Das ganze heuchlerische Spielchen ist in Deutschland schon regelrecht Tradition geworden und weit verbreitet. Zahlenfetischismus pur. Ich sollte mich in Zukunft auch nur noch bei denjenigen melden, die mir auch wichtig sind (und sofern ich es nicht vergesse *hust*). Und alle mit denen ich das ganze Jahr über sonst nichts zu tun habe, die dürfen sich den Geburtstagsgruß auch gerne selbst schenken ;)

4 Gedanken zu “Sozial verwünscht

  1. Schwieriges Thema. Ich persönlich freue mich, wenn jemand an mich denkt — auch dann, wenn es nur einmal im Jahr ist. Das hat für mich nix mit heucheln zu tun. Mit manchen Leuten habe ich jahrelang kaum Kontakt weil sie wo anders in der Welt sind und jeder sein Leben lebt, aber dann passt es mal wieder und man trifft sich. Warum sollte man den Kontakt komplett abbrechen lassen?
    Aber ich werde künftig immer nachfragen, ob dieser Glückwunsch auch erwünscht war ;)

  2. Letzte Woche führte ich ein Telefonat mit meinen Eltern.
    »Ok, wir kommen dann am Dientag vorbei.«
    Und ich so: »Hä, Warum?«
    »Na, weil du Geburtstag hast.«
    »Achso, uff.«
    Jedes Jahr wächst meine Unlust auf diesen familären Feiertag und ich befinde mich noch in recht jungem Alter.

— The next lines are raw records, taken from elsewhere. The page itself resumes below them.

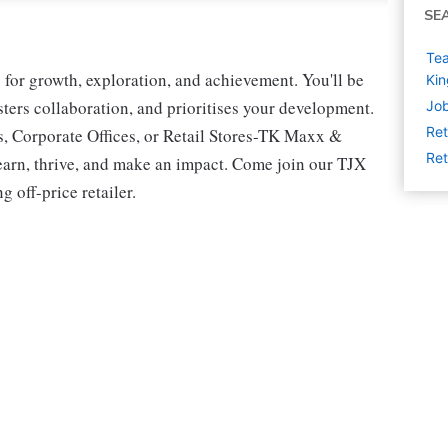
SE
Tea
for growth, exploration, and achievement. You'll be
Ki
osters collaboration, and prioritises your development.
Job
Ret
s, Corporate Offices, or Retail Stores-TK Maxx &
Ret
earn, thrive, and make an impact. Come join our TJX
 off-price retailer.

Wenn dieser, wie bereits oben erwähnte, »Zahlenfetischismus« ein Grund sein sollte, an jemanden zu denken, dann bitte ohne mich.

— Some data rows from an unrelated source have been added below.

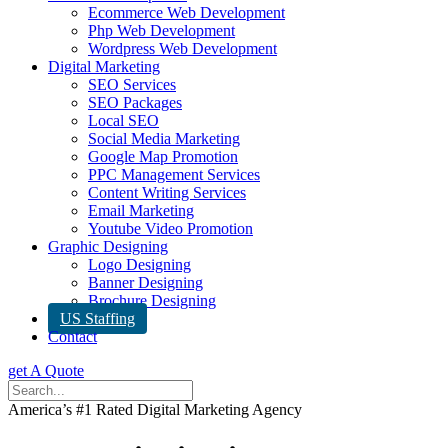
Ecommerce Web Development
Php Web Development
Wordpress Web Development
Digital Marketing
SEO Services
SEO Packages
Local SEO
Social Media Marketing
Google Map Promotion
PPC Management Services
Content Writing Services
Email Marketing
Youtube Video Promotion
Graphic Designing
Logo Designing
Banner Designing
Brochure Designing
US Staffing
Contact
get A Quote
America’s #1 Rated Digital Marketing Agency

    Dazu kommen all die Gratulanten, mit denen man sonst übers Jahr nichts zu tun hat bzw. nichts zu tun haben möchte, peinliche Geschenke, man wird genötigt ein guter Gastgeber zu sein, obwohl man seine Zeit mit weitaus wichtigeren Dingen zu füllen weis und und und...

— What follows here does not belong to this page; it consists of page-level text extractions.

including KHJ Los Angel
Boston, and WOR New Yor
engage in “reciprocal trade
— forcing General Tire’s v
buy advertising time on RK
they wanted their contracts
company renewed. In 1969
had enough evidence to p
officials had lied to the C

    Oh mein Gott, jetzt bin ich gerade dabei, diesen Text zu verfassen, da ruft mich jemand an: »Ey, hast’e was für Morgen geplant? usw.«
    »Nein.«
    »Aber wir können doch mal gemütlich n‹ Bierchen trinken und so...«
    »Das können wir doch auch so.« Das muss doch nichts mit diesem beschissenen Tag zu tun haben, meine Fresse.

    Verzeihung, ich benutze die Kommentarfunktion als seelische Müllhalde, aber es passt gerade irgendwie.

    Es grüßt ech ganz lieb
    euer LEROY

  3. Na ich würde doch mal die Türe im Hause lassen. Man kann auch jemanden gern zum Geburtstag gratulieren, wenn man ihn sehr, sehr selten spricht oder eben einmal im Jahr. Einfach nur freuen. Das hat nicht immer etwas mit Pflicht zu tun oder weil man das eben so macht. Oft verliert man sich im Alltag aus den Augen. Auch Menschen, die einen nicht so nahe stehen, kann man mit guten Gewissen gern gratulieren. Warum denn nicht. Warum sollen denn alle Anteil an meinem Leben nehmen? Ich würde mein Leben nicht so überschätzen.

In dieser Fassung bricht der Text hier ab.